EXERCISE DESCRIPTION | The response must contain every line below in which "СЕГОДНЯ" appears.

*** DATASET ENTRIES ***

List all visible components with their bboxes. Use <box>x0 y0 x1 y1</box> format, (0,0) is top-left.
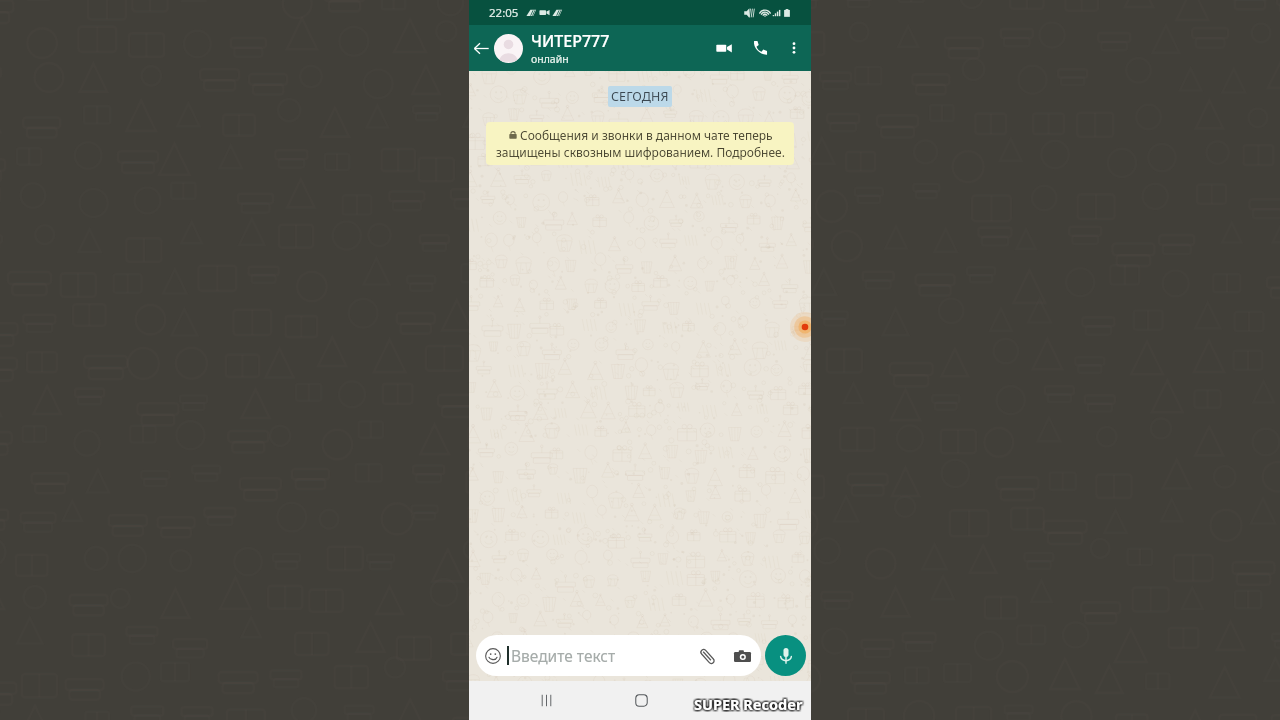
button[interactable]: СЕГОДНЯ <box>608 86 672 107</box>
staticText: защищены сквозным шифрованием. Подробнее… <box>496 144 785 160</box>
staticText: 22:05 <box>489 5 519 21</box>
staticText: SUPER Recoder <box>694 692 803 712</box>
button[interactable]: Back <box>716 681 756 720</box>
button[interactable]: Call <box>743 31 777 65</box>
staticText: онлайн <box>531 52 569 66</box>
staticText: SUPER Recoder <box>693 694 802 714</box>
staticText: SUPER Recoder <box>692 693 801 713</box>
button[interactable]: Profile photo <box>494 34 523 63</box>
button[interactable]: More options <box>779 33 809 63</box>
staticText: SUPER Recoder <box>693 692 802 712</box>
staticText: SUPER Recoder <box>696 696 805 716</box>
button[interactable]: Record voice message <box>765 635 806 676</box>
staticText: SUPER Recoder <box>695 693 804 713</box>
staticText: SUPER Recoder <box>696 693 805 713</box>
button[interactable]: Сообщения и звонки в данном чате теперь <box>486 122 794 165</box>
staticText: SUPER Recoder <box>695 696 804 716</box>
staticText: SUPER Recoder <box>694 695 803 715</box>
button[interactable]: Home <box>621 681 661 720</box>
button[interactable]: Attach file <box>697 646 717 666</box>
staticText: SUPER Recoder <box>695 695 804 715</box>
staticText: SUPER Recoder <box>692 694 801 714</box>
staticText: SUPER Recoder <box>695 692 804 712</box>
staticText: SUPER Recoder <box>693 696 802 716</box>
staticText: SUPER Recoder <box>694 693 803 713</box>
button[interactable]: Back <box>469 25 494 71</box>
staticText: SUPER Recoder <box>694 696 803 716</box>
staticText: SUPER Recoder <box>692 695 801 715</box>
staticText: SUPER Recoder <box>692 692 801 712</box>
button[interactable]: Введите текст <box>476 635 761 676</box>
staticText: ЧИТЕР777 <box>531 30 610 52</box>
staticText: SUPER Recoder <box>696 692 805 712</box>
staticText: Введите текст <box>511 645 616 666</box>
button[interactable]: Camera <box>732 646 752 666</box>
staticText: SUPER Recoder <box>696 694 805 714</box>
staticText: SUPER Recoder <box>693 695 802 715</box>
button[interactable]: ЧИТЕР777 <box>531 25 707 71</box>
staticText: SUPER Recoder <box>693 693 802 713</box>
staticText: СЕГОДНЯ <box>611 88 669 105</box>
staticText: SUPER Recoder <box>692 696 801 716</box>
staticText: SUPER Recoder <box>694 694 803 714</box>
staticText: SUPER Recoder <box>695 694 804 714</box>
staticText: SUPER Recoder <box>696 695 805 715</box>
button[interactable]: Video call <box>707 31 741 65</box>
staticText: Сообщения и звонки в данном чате теперь <box>520 127 773 143</box>
button[interactable]: Recent apps <box>526 681 566 720</box>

*** End of DATASET ENTRIES ***

REPLY TO THE EXERCISE |
button[interactable]: СЕГОДНЯ <box>608 86 672 107</box>
staticText: СЕГОДНЯ <box>611 88 669 105</box>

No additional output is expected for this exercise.